外食をする、野外で食べるなど、環境を変えるのもよい方法。食が進み始めれば、ハッピーな気持ちになるβ-エンドルフィンが分泌され、うつうつとした落ち込みも軽くなります。
全く食べられない日が何日も続くようなら、病院での治療も必要です。食欲増進にも効く抗うつ薬を処方してもらう、入院をして食欲を取り戻すなど専門医の力を借りましょう。食欲不振から一転、ストレス性の過食に陥ることもあるので回復後も注意が必要です。食欲は心と密接に関係するもの。食欲の変調を起こしやすい人は、満たされない気持ちを誰かに埋めてもらいたがる傾向があります。食欲が戻ったら、人のためではなく、自分のために何かをして満足する生き方に、意識して変えていきましょう。
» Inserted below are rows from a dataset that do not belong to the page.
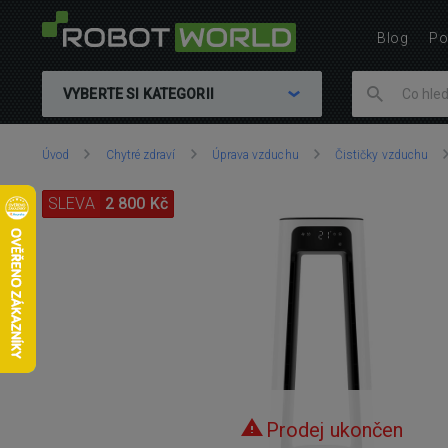
Blog
Po
VYBERTE SI KATEGORII
Nacházíte
Úvod
Chytré zdraví
Úprava vzduchu
Čističky vzduchu
se
zde:
SLEVA
2 800 Kč
Prodej ukončen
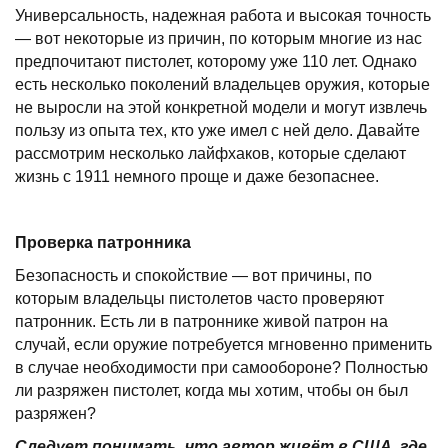
Универсальность, надежная работа и высокая точность
— вот некоторые из причин, по которым многие из нас
предпочитают пистолет, которому уже 110 лет. Однако
есть несколько поколений владельцев оружия, которые
не выросли на этой конкретной модели и могут извлечь
пользу из опыта тех, кто уже имел с ней дело. Давайте
рассмотрим несколько лайфхаков, которые сделают
жизнь с 1911 немного проще и даже безопаснее.
Проверка патронника
Безопасность и спокойствие — вот причины, по
которым владельцы пистолетов часто проверяют
патронник. Есть ли в патроннике живой патрон на
случай, если оружие потребуется мгновенно применить
в случае необходимости при самообороне? Полностью
ли разряжен пистолет, когда мы хотим, чтобы он был
разряжен?
Следует понимать, что автор живёт в США, где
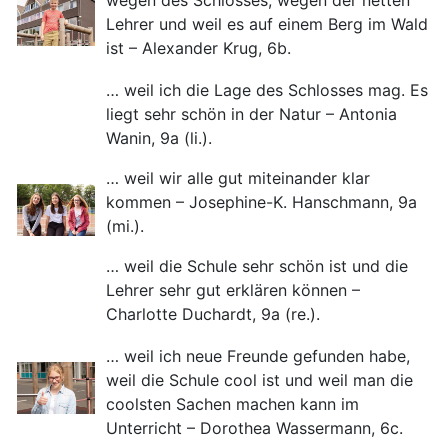
wegen des Schlosses, wegen der netten
Lehrer und weil es auf einem Berg im Wald
ist – Alexander Krug, 6b.
… weil ich die Lage des Schlosses mag. Es
liegt sehr schön in der Natur – Antonia
Wanin, 9a (li.).
… weil wir alle gut miteinander klar
kommen – Josephine-K. Hanschmann, 9a
(mi.).
… weil die Schule sehr schön ist und die
Lehrer sehr gut erklären können –
Charlotte Duchardt, 9a (re.).
… weil ich neue Freunde gefunden habe,
weil die Schule cool ist und weil man die
coolsten Sachen machen kann im
Unterricht – Dorothea Wassermann, 6c.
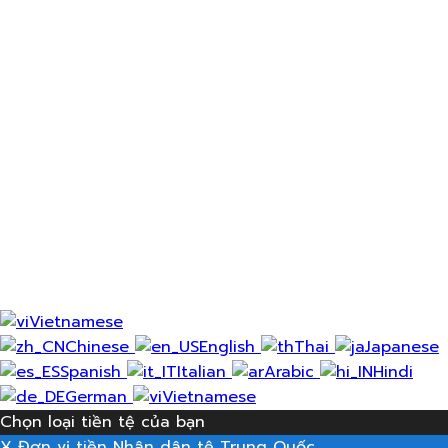
Nhớ tôi nhé
Đăng nhập
Đăng ký
Khôi phục mật khẩu
Gửi liên kết đặt lại
Đã gửi liên kết đặt lại mật khẩu
đến email của bạn
Đóng
Đơn xin của bạn đã được gửi
Chúng tôi sẽ gửi email
cho bạn ngay khi đơn đăng ký của bạn được chấp
thuận.
Đi đến Hồ sơ
Không có tài khoản?
Đăng ký
Đăng nhập
Quên mật khẩu?
Vietnamese
Chinese
English
Thai
Japanese
Spanish
Italian
Arabic
Hindi
German
Vietnamese
Chọn loại tiền tệ của bạn
¥
Đơn vị tiền Nhân dân tệ Trung Quốc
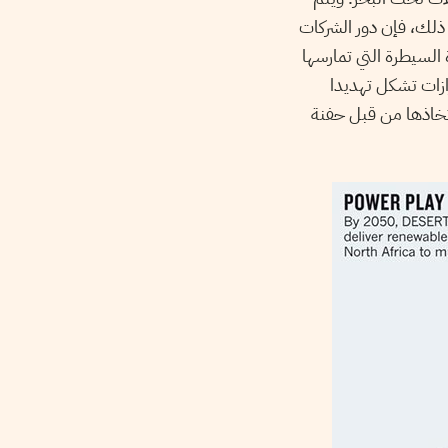
 ذلك، فإن دور الشركات
 السيطرة التي تمارسها
ازات تشكل تهديدا
اتخاذها من قبل حفنة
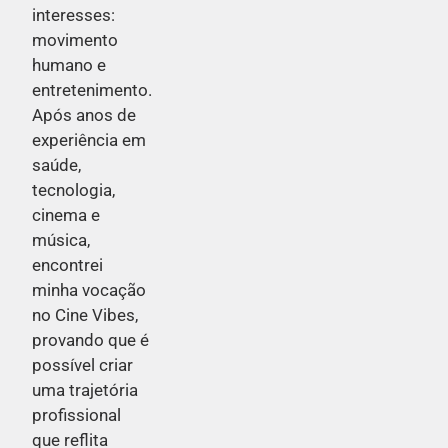
interesses:
movimento
humano e
entretenimento.
Após anos de
experiência em
saúde,
tecnologia,
cinema e
música,
encontrei
minha vocação
no Cine Vibes,
provando que é
possível criar
uma trajetória
profissional
que reflita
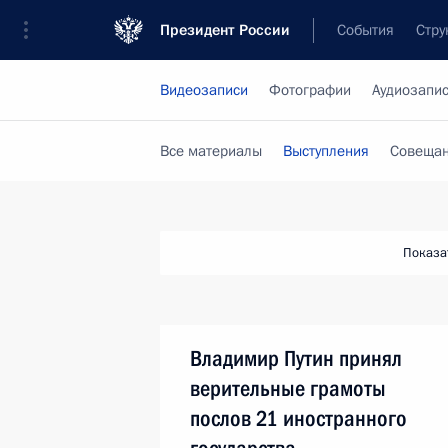
Президент России
События
Стру
Видеозаписи
Фотографии
Аудиозапи
Все материалы
Выступления
Совещан
Показа
Владимир Путин принял
верительные грамоты
послов 21 иностранного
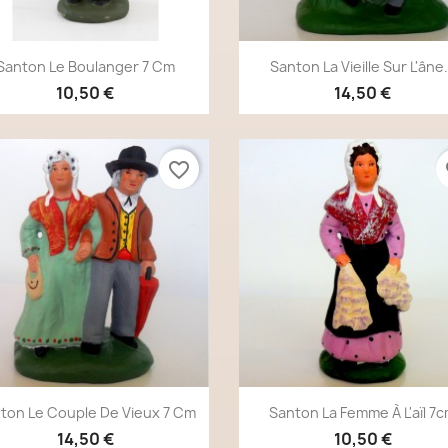
Aperçu rapide
Aperçu rapide


Santon Le Boulanger 7 Cm
Santon La Vieille Sur L'âne.
10,50 €
14,50 €
favorite_border
fa
Aperçu rapide
Aperçu rapide


ton Le Couple De Vieux 7 Cm
Santon La Femme À L'aïl 7
14,50 €
10,50 €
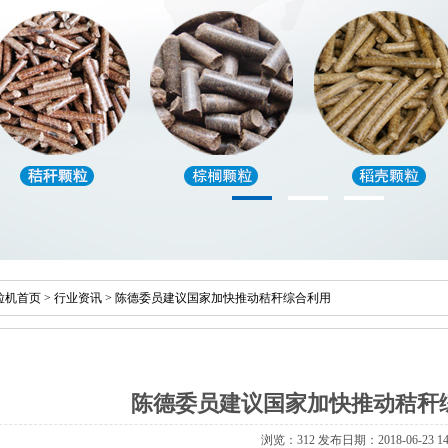
粒机首页
>
行业资讯
>
陈德委员建议国家加快推动秸秆综合利用
陈德委员建议国家加快推动秸秆
浏览：312 发布日期：2018-06-23 14:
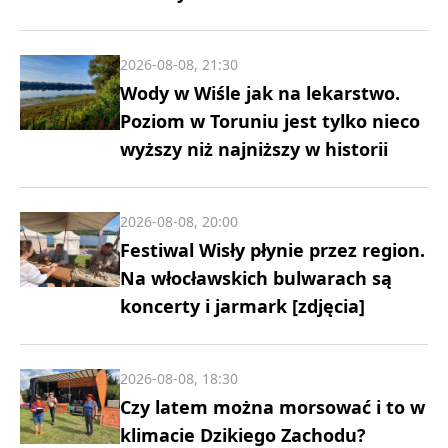
2026-08-08, 21:30
Wody w Wiśle jak na lekarstwo.
Poziom w Toruniu jest tylko nieco
wyższy niż najniższy w historii
2026-08-08, 20:00
Festiwal Wisły płynie przez region.
Na włocławskich bulwarach są
koncerty i jarmark [zdjęcia]
2026-08-08, 18:30
Czy latem można morsować i to w
klimacie Dzikiego Zachodu?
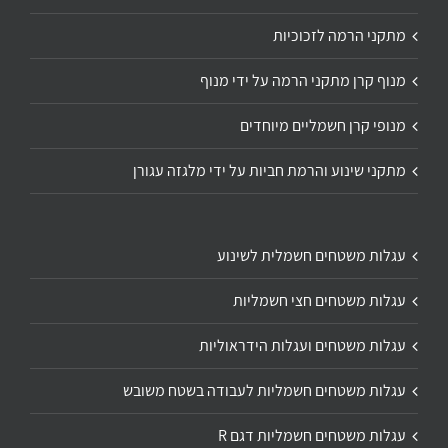
מתקני הרמה לזכוכיות
מנוף קרן מתקני הרמה על ידי מנוף
מנופי קרן חשמליים מיוחדים
מתקני שינוע והרמת חביות על ידי מלגזה עגורן
עגלות משטחים חשמלית לשינוע
עגלות משטחים חצי חשמליות
עגלות משטחים ועגלות הידראוליות
עגלות משטחים חשמליות לעבודה בשטח משובש
עגלות משטחים חשמליות דגם R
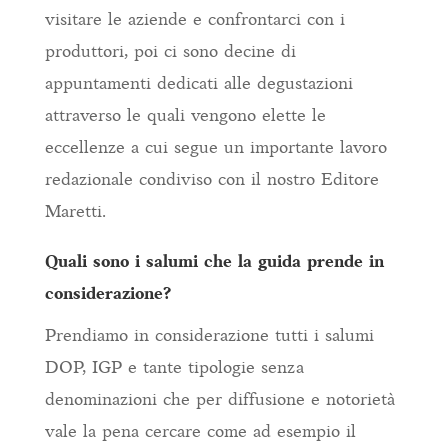
visitare le aziende e confrontarci con i
produttori, poi ci sono decine di
appuntamenti dedicati alle degustazioni
attraverso le quali vengono elette le
eccellenze a cui segue un importante lavoro
redazionale condiviso con il nostro Editore
Maretti.
Quali sono i salumi che la guida prende in
considerazione?
Prendiamo in considerazione tutti i salumi
DOP, IGP e tante tipologie senza
denominazioni che per diffusione e notorietà
vale la pena cercare come ad esempio il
明るくパワフルな人の中には失敗や逆境を受け入れ難い人も
Yさんのように、一見、明るく社交的でエネルギッシュ、 こんなタイプでもうつ病になることもあります。気配り上手でパワフルに仕事をこなす人は、人前ではかなり自分を演出しているもの。自覚はなくとも、周囲の評価を気にし、つねに強い自分を見せたがっています。何事もうまくいっているときは自信をもって振舞えるのですが、いったんつまずくと、その落差が受け入れられず、なかなか立ち直れません。
「仕事も恋も順調な私」が「恋愛の負け組」になってしまうなんて、それこそ受け入れ難い現実。食欲不振の原因になってしまうのです。
食べないことから貧血気味になると、顔色が悪くなります。いつもパワフルな人が食欲不振から うつ に入り始めた場合は、食欲の回復だけではなく、休養も必要です。数日間でも仕事を休んで、ゆったりとした気分を取り戻しながら食欲の回復を待ちます。
責任感も強く、弱い自分を見せたくない人は休む決断がなかなかできません。でも、ときには休む勇気も必要です。今までしっかり仕事をしてきたのなら、少し休んだからといって自分の居場所がなくなってしまうことはありませんよ。